▶ TASK DETAILS: Exact copies of the lines below are the goal; any images in them are dropped.

DATA FOR THE TASK below:

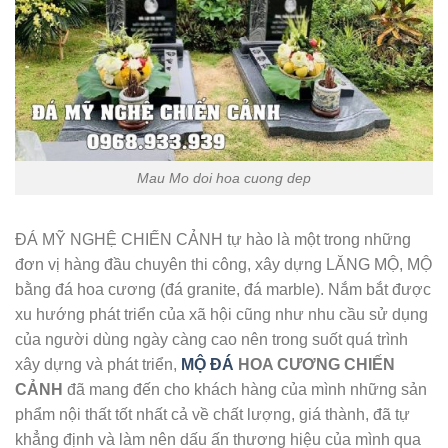
Mau Mo doi hoa cuong dep
ĐÁ MỸ NGHỆ CHIẾN CẢNH tự hào là một trong những
đơn vị hàng đầu chuyên thi công, xây dựng LĂNG MỘ, MỘ
bằng đá hoa cương (đá granite, đá marble). Nắm bắt được
xu hướng phát triển của xã hội cũng như nhu cầu sử dụng
của người dùng ngày càng cao nên trong suốt quá trình
xây dựng và phát triển,
MỘ ĐÁ
HOA CƯƠNG CHIẾN
CẢNH
đã mang đến cho khách hàng của mình những sản
phẩm nội thất tốt nhất cả về chất lượng, giá thành, đã tự
khẳng định và làm nên dấu ấn thương hiệu của mình qua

End of DATA FOR THE TASK.

▶ OUTPUT:
Mau Mo doi hoa cuong dep
ĐÁ MỸ NGHỆ CHIẾN CẢNH tự hào là một trong những
đơn vị hàng đầu chuyên thi công, xây dựng LĂNG MỘ, MỘ
bằng đá hoa cương (đá granite, đá marble). Nắm bắt được
xu hướng phát triển của xã hội cũng như nhu cầu sử dụng
của người dùng ngày càng cao nên trong suốt quá trình
xây dựng và phát triển,
MỘ ĐÁ
HOA CƯƠNG CHIẾN
CẢNH
đã mang đến cho khách hàng của mình những sản
phẩm nội thất tốt nhất cả về chất lượng, giá thành, đã tự
khẳng định và làm nên dấu ấn thương hiệu của mình qua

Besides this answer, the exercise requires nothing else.